The Harder They Fall is a really good example of a thing that’s “for us” that’s not really… for all of us.
Cuffee (played by Danielle Deadwyler) is introduced as the bouncer to Stagechoach Mary’s (Zazie Beetz) saloon early on in the film. He’s small, quiet, and fast enough that before he takes someone down, you know he’s a force to be reckoned with. When he was first shown onscreen, he pinged my radar as “one of us, one of us” but the film more or less confirms his status as trans-masculine in the worst way possible: with the sort of transphobic “joke” reveal that trans people around the world generally agree isn’t acceptable.
Near the final arc of the film, Nat Love (Jonathan Majors) has to rob a bank in a white town in order to pay ransom to Rufus Buck (Idris Elba) and get Mary back. He needs an accomplice and everyone with him is both too dangerous and too recognizable to go into the white town…except for Cuffee. The reveal comes from the group in a clearing and Love tosses a bright red dress at Cuffee, showing that he knows what Cuffee “really” is and has the whole time. When Cuffee strips down in front of the group of cis men – which is a major no-no for this trope – Jim Beckwourth (RJ Cyler) comments, with relief in his voice as he stares and what’s implied to be Cuffee’s body nude from the waist down, that “I thought I was falling for a man”. (There’s some paraphrasing there because I’ve already passed that scene once and I won’t be looking back.)
While Cuffee in this film is, like many of the other characters in this film, based off of real people who existed, the liberties taken here are upsetting. The real Cuffee, Cathay Williams, supposedly hid her identity and enlisted under a different, male name. That’s completely different from Cuffee in The Harder They Fall, who’s shown living as a man in the film, not as a woman hiding her identity to enlist in the military or as a protective measure.
This isn’t the only frustrating aspect of The Harder They Fall – which is plagued by colorist casting (Zazie Beetz’s Mary looks nothing like the real Stagecoach Mary at any point of her life and that is because Mary is Love’s love interest while Trudy (Regina King) is mostly desexualized even though she is sort of Buck’s love interest), the absence of Black Natives in the cast, and just… no Natives period (the closest we come is Cherokee Bill and he also looks nothing like he did historically).

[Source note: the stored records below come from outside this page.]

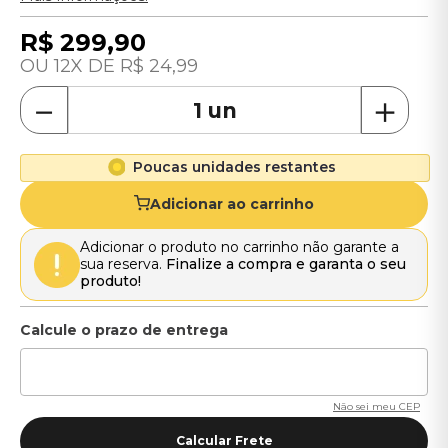
R$
299
,
90
12
R$
24
,
99
－
＋
Poucas unidades restantes
Adicionar ao carrinho
Adicionar o produto no carrinho não garante a
sua reserva.
Finalize a compra e garanta o seu
produto!
Não sei meu CEP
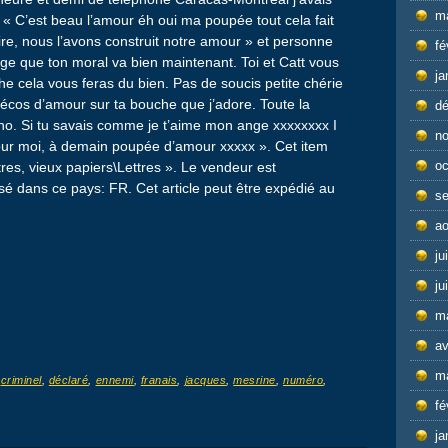
m
 « C’est beau l’amour éh oui ma poupée tout cela fait
dire, nous l’avons construit notre amour » et personne
fé
ge que ton moral va bien maintenant. Toi et Catt vous
ja
he cela vous feras du bien. Pas de soucis petite chérie
 bécos d’amour sur ta bouche que j’adore. Toute la
d
o. Si tu savais comme je t’aime mon ange xxxxxxxx I
n
r moi, à demain poupée d’amour xxxxx ». Cet item
oc
tres, vieux papiers\Lettres ». Le vendeur est
sé dans ce pays: FR. Cet article peut être expédié au
s
ao
ju
ju
m
av
m
d
criminel
,
déclaré
,
ennemi
,
franais
,
jacques
,
mesrine
,
numéro
,
fé
ja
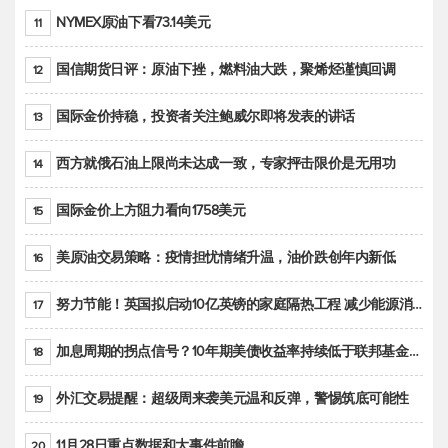
NYMEX原油下看73.14美元
11
国信期货日评：原油下挫，燃料油大跌，聚烯烃谨慎回调
12
国际金价持稳，投资者关注鲍威尔即将发表的讲话
13
西方就俄石油上限尚未达成一致，专家抨击限价是无用功
14
国际金价上方阻力看向1758美元
15
美原油交易策略：疫情担忧情绪升温，油价跌创年内新低
16
努力节能！英国拟启动10亿英镑的家庭隔热工程 减少能源消耗
17
加息周期的拐点信号？10年期美债收益率持续低于联邦基金利率目标区间
18
外汇交易提醒：超级周来袭美元温和反弹，警惕筑底可能性
19
11月28日重点数据和大事件前瞻
20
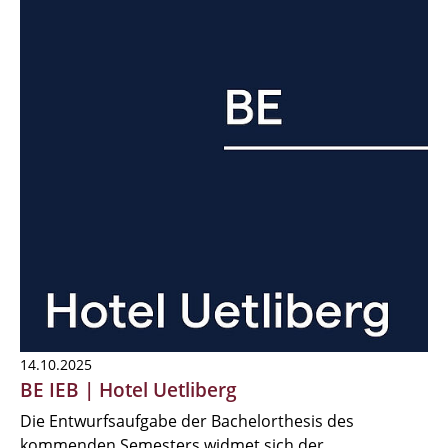
14.10.2025
BE IEB | Hotel Uetliberg
Die Entwurfsaufgabe der Bachelorthesis des
kommenden Semesters widmet sich der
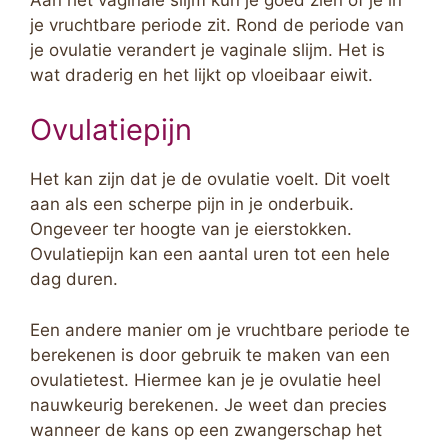
je vruchtbare periode zit. Rond de periode van
je ovulatie verandert je vaginale slijm. Het is
wat draderig en het lijkt op vloeibaar eiwit.
Ovulatiepijn
Het kan zijn dat je de ovulatie voelt. Dit voelt
aan als een scherpe pijn in je onderbuik.
Ongeveer ter hoogte van je eierstokken.
Ovulatiepijn kan een aantal uren tot een hele
dag duren.
Een andere manier om je vruchtbare periode te
berekenen is door gebruik te maken van een
ovulatietest. Hiermee kan je je ovulatie heel
nauwkeurig berekenen. Je weet dan precies
wanneer de kans op een zwangerschap het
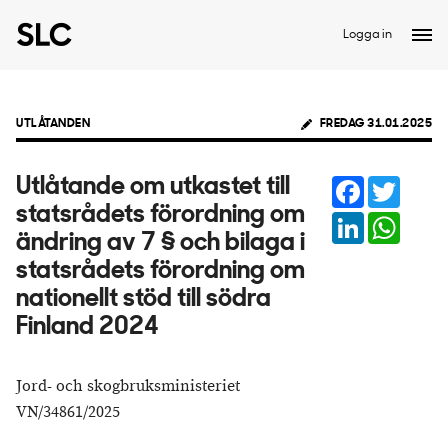
Logga in
UTLÅTANDEN
FREDAG 31.01.2025
Facebook
Twitter
Utlåtande om utkastet till
statsrådets förordning om
LinkedIn
Whats
ändring av 7 § och bilaga i
statsrådets förordning om
nationellt stöd till södra
Finland 2024
Jord- och skogbruksministeriet
VN/34861/2025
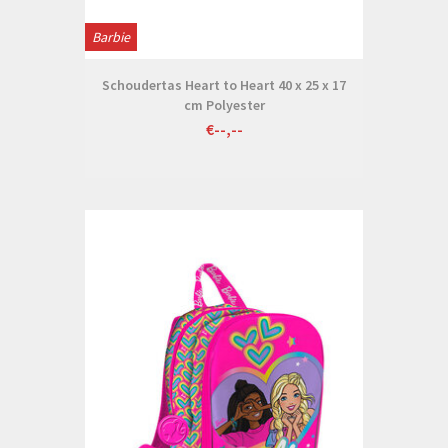
Barbie
Schoudertas Heart to Heart 40 x 25 x 17
cm Polyester
€--,--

However, for me? It is the most frustrating.
Queer Black people are constantly told that we don’t belong in “real” Black spaces.
Queerness is seen as a “white people thing” even though queer Black people make up massive amounts of the queer communities here in the United States. It’s why Dave Chappelle’s whole thing is positioning queerness – and especially being trans – as something only white people do or claim to get out of criticism or to center themselves in conversations or spaces they don’t belong. To a lot of people in our communities, “real” Black people wouldn’t be queer or trans or, if we are, it’s an entire thing to make fun of and mock.
As a queer non-binary Black person, it’s frankly upsetting to be jolted out of this world, the fantasy of the Western (“but for Black people”) because the people working on this film just had to get in the dig. It just had to remind us of what they think we are and what they think falling for us would be like. It is so jarring, so painful to watch a movie like this where you’re vibing with the great soundtrack and on the side of the main characters for about two thirds of the film and then wham –
There comes the reminder that this isn’t for us either.
There comes the reminder that we aren’t “really” what we say we are/know ourselves to be.
Sorry not sorry to be so “sensitive” but… I grew up on Westerns. Sat at my daddy’s knee and watched all of the “greats” to the point where I had to actively unlearn what Westerns taught me about this country. I’m used to feeling like I don’t belong because the “Golden Age” of Westerns makes it clear that Black people didn’t belong and neither did Natives (outside of racist portrayals for us both). And now we have The Harder They Fall and while it does some solid, beautifully shot work to rectify the position of Black people in a history we were a part of, it does fuckall about other issues and even introduces new issues.
Because, like Nate Parker’s 2016 Birth of a Nation, this film is ultimately a fantasy of Black masculinity that doesn’t treat identity as intersectional at any level. Not for real.
This film is not accurate about what happened to any of those characters in history (half of those people lived pretty long, actually)… or about race back them – it’s really not. Even the dialogue is less accurate, more modern, than that of The Magnificent Seven with Denzel and them… And yet it chooses to be “historically accurate” about gender with what is a plainly transphobic reveal that turns Cuffee into a joke both in front of the “team” and then in front of bank tellers and clients at the white town.
Are you kidding me?
I’m so tired.
Wow, and Stagecoach Mary’s casting was already disappointing enough! Consuming media as a black queer person can be such a challenge. I often feel like I have to deliberately shut down one aspect of myself to enjoy something uncritically (and that hardly helps either).